== WHAT YOU WILL DO ==
Each line of the data that includes the string "tiempo" is to be copied out.

(Records contained in a dataset)
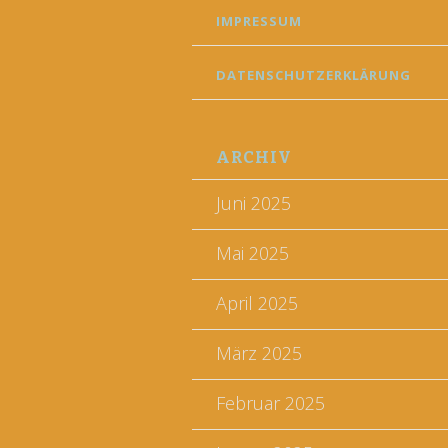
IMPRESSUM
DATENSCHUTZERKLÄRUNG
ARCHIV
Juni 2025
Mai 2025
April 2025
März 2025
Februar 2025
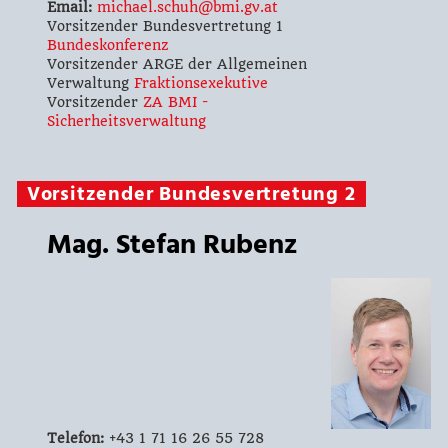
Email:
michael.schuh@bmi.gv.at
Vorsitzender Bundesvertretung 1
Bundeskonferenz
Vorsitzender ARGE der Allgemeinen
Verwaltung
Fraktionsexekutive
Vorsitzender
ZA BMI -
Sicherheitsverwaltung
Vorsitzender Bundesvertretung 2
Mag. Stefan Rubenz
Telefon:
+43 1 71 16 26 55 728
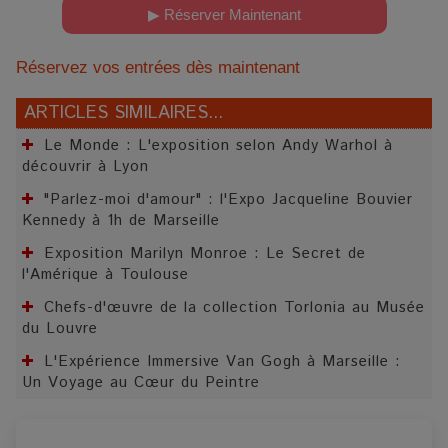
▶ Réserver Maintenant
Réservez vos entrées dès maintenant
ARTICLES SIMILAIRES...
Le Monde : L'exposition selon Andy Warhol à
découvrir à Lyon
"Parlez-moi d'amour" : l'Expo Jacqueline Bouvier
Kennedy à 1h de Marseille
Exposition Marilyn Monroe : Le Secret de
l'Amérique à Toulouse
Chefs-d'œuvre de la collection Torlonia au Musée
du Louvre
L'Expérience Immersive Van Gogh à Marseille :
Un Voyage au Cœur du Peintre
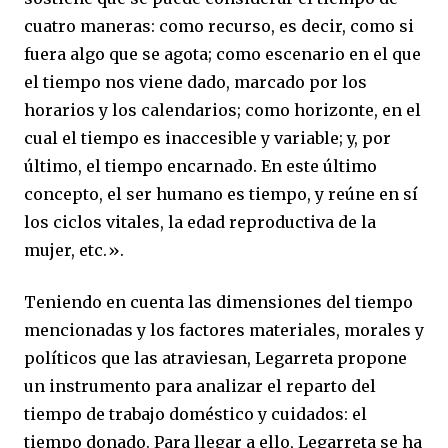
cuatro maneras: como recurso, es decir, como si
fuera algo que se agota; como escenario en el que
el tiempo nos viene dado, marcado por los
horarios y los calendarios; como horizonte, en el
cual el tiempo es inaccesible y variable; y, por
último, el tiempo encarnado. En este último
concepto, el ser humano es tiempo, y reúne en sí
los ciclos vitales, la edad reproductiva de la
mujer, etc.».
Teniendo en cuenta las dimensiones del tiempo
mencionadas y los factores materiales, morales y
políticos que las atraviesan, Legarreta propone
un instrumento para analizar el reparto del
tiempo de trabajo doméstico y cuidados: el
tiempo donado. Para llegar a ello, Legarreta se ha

==

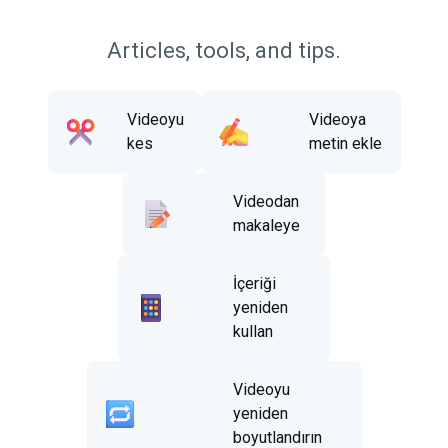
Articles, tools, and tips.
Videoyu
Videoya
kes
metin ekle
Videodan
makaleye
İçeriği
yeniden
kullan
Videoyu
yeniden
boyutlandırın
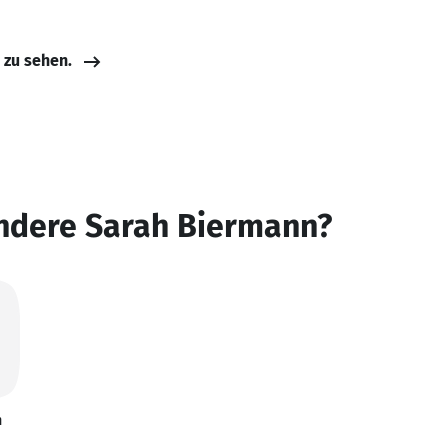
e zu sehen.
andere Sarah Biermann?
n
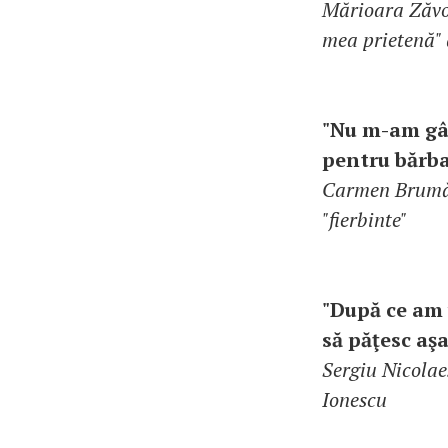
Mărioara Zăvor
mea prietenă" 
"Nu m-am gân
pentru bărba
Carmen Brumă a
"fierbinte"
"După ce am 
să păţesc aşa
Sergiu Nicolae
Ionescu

== WRITTEN SOLUTION ==
el tiempo nos viene dado, marcado por los
cual el tiempo es inaccesible y variable; y, por
último, el tiempo encarnado. En este último
concepto, el ser humano es tiempo, y reúne en sí
Teniendo en cuenta las dimensiones del tiempo
tiempo de trabajo doméstico y cuidados: el
tiempo donado. Para llegar a ello, Legarreta se ha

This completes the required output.